** Opening Task inputs block **

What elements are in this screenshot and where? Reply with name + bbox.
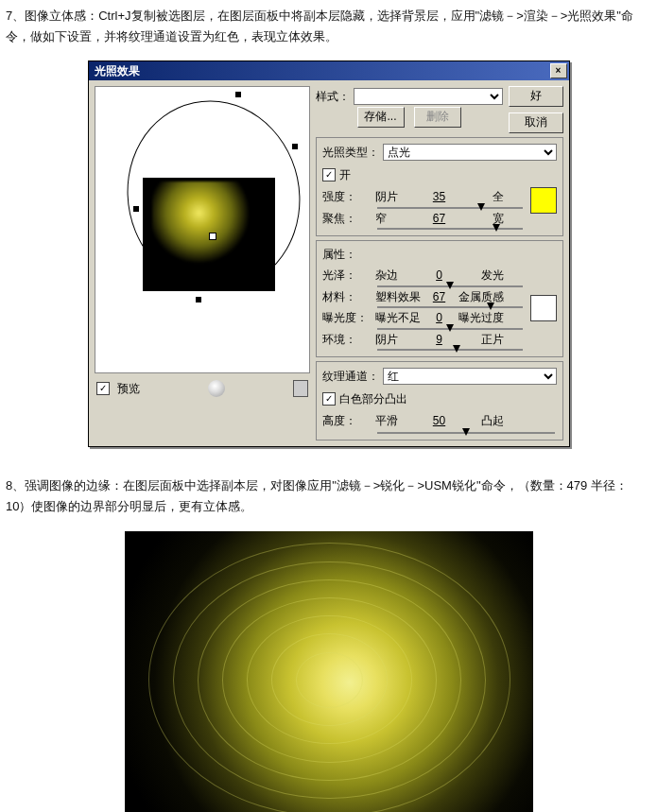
light-type-group: 光照类型： 点光 开 强度： 阴片 <box>316 137 563 236</box>
intensity-row[interactable]: 强度： 阴片 35 全 <box>322 187 525 206</box>
on-checkbox[interactable] <box>322 168 336 181</box>
properties-label: 属性： <box>322 245 557 264</box>
preview-checkbox[interactable] <box>96 382 110 395</box>
result-image <box>125 531 533 813</box>
light-color-swatch[interactable] <box>530 187 557 214</box>
light-type-select[interactable]: 点光 <box>383 144 557 161</box>
preview-label: 预览 <box>117 379 140 398</box>
lighting-effects-dialog: 光照效果 × 预览 <box>88 60 570 447</box>
on-label: 开 <box>339 165 351 184</box>
texture-channel-label: 纹理通道： <box>322 367 379 386</box>
properties-group: 属性： 光泽： 杂边 0 发光 材料： <box>316 240 563 357</box>
step-8-text: 8、强调图像的边缘：在图层面板中选择副本层，对图像应用"滤镜－>锐化－>USM锐… <box>6 475 651 517</box>
close-icon[interactable]: × <box>550 63 567 78</box>
dialog-figure: 光照效果 × 预览 <box>6 60 651 447</box>
height-row[interactable]: 高度： 平滑 50 凸起 <box>322 411 557 430</box>
texture-channel-select[interactable]: 红 <box>383 368 557 385</box>
cancel-button[interactable]: 取消 <box>509 112 563 133</box>
ok-button[interactable]: 好 <box>509 86 563 107</box>
style-select[interactable] <box>354 88 503 105</box>
delete-button: 删除 <box>414 107 461 128</box>
dialog-title: 光照效果 <box>95 61 140 80</box>
step-7-text: 7、图像立体感：Ctrl+J复制被选图层，在图层面板中将副本层隐藏，选择背景层，… <box>6 6 651 47</box>
dialog-titlebar: 光照效果 × <box>89 61 569 80</box>
ambience-row[interactable]: 环境： 阴片 9 正片 <box>322 330 525 349</box>
result-figure <box>6 531 651 813</box>
white-high-checkbox[interactable] <box>322 392 336 406</box>
lightbulb-icon[interactable] <box>208 380 225 397</box>
ambient-color-swatch[interactable] <box>530 295 557 321</box>
white-high-label: 白色部分凸出 <box>339 389 407 408</box>
style-label: 样式： <box>316 87 350 106</box>
preview-canvas[interactable] <box>95 86 310 373</box>
gloss-row[interactable]: 光泽： 杂边 0 发光 <box>322 266 525 285</box>
trash-icon[interactable] <box>293 380 308 397</box>
exposure-row[interactable]: 曝光度： 曝光不足 0 曝光过度 <box>322 308 525 327</box>
light-type-label: 光照类型： <box>322 143 379 162</box>
save-button[interactable]: 存储... <box>357 107 405 128</box>
texture-group: 纹理通道： 红 白色部分凸出 高度： 平滑 50 凸起 <box>316 361 563 441</box>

** Closing Task inputs block **

What is required => Repeat all the material above exactly, apart from the pictures.

Result below =>
What elements are in this screenshot and where? Reply with name + bbox.
light-type-group: 光照类型： 点光 开 强度： 阴片 <box>316 137 563 236</box>
intensity-row[interactable]: 强度： 阴片 35 全 <box>322 187 525 206</box>
on-checkbox[interactable] <box>322 168 336 181</box>
properties-label: 属性： <box>322 245 557 264</box>
preview-checkbox[interactable] <box>96 382 110 395</box>
result-image <box>125 531 533 813</box>
light-color-swatch[interactable] <box>530 187 557 214</box>
light-type-select[interactable]: 点光 <box>383 144 557 161</box>
preview-label: 预览 <box>117 379 140 398</box>
lighting-effects-dialog: 光照效果 × 预览 <box>88 60 570 447</box>
on-label: 开 <box>339 165 351 184</box>
texture-channel-label: 纹理通道： <box>322 367 379 386</box>
properties-group: 属性： 光泽： 杂边 0 发光 材料： <box>316 240 563 357</box>
step-8-text: 8、强调图像的边缘：在图层面板中选择副本层，对图像应用"滤镜－>锐化－>USM锐… <box>6 475 651 517</box>
close-icon[interactable]: × <box>550 63 567 78</box>
dialog-figure: 光照效果 × 预览 <box>6 60 651 447</box>
height-row[interactable]: 高度： 平滑 50 凸起 <box>322 411 557 430</box>
texture-channel-select[interactable]: 红 <box>383 368 557 385</box>
cancel-button[interactable]: 取消 <box>509 112 563 133</box>
ok-button[interactable]: 好 <box>509 86 563 107</box>
style-select[interactable] <box>354 88 503 105</box>
delete-button: 删除 <box>414 107 461 128</box>
dialog-title: 光照效果 <box>95 61 140 80</box>
step-7-text: 7、图像立体感：Ctrl+J复制被选图层，在图层面板中将副本层隐藏，选择背景层，… <box>6 6 651 47</box>
dialog-titlebar: 光照效果 × <box>89 61 569 80</box>
ambience-row[interactable]: 环境： 阴片 9 正片 <box>322 330 525 349</box>
result-figure <box>6 531 651 813</box>
white-high-checkbox[interactable] <box>322 392 336 406</box>
lightbulb-icon[interactable] <box>208 380 225 397</box>
ambient-color-swatch[interactable] <box>530 295 557 321</box>
white-high-label: 白色部分凸出 <box>339 389 407 408</box>
style-label: 样式： <box>316 87 350 106</box>
preview-canvas[interactable] <box>95 86 310 373</box>
gloss-row[interactable]: 光泽： 杂边 0 发光 <box>322 266 525 285</box>
trash-icon[interactable] <box>293 380 308 397</box>
exposure-row[interactable]: 曝光度： 曝光不足 0 曝光过度 <box>322 308 525 327</box>
light-type-label: 光照类型： <box>322 143 379 162</box>
save-button[interactable]: 存储... <box>357 107 405 128</box>
texture-group: 纹理通道： 红 白色部分凸出 高度： 平滑 50 凸起 <box>316 361 563 441</box>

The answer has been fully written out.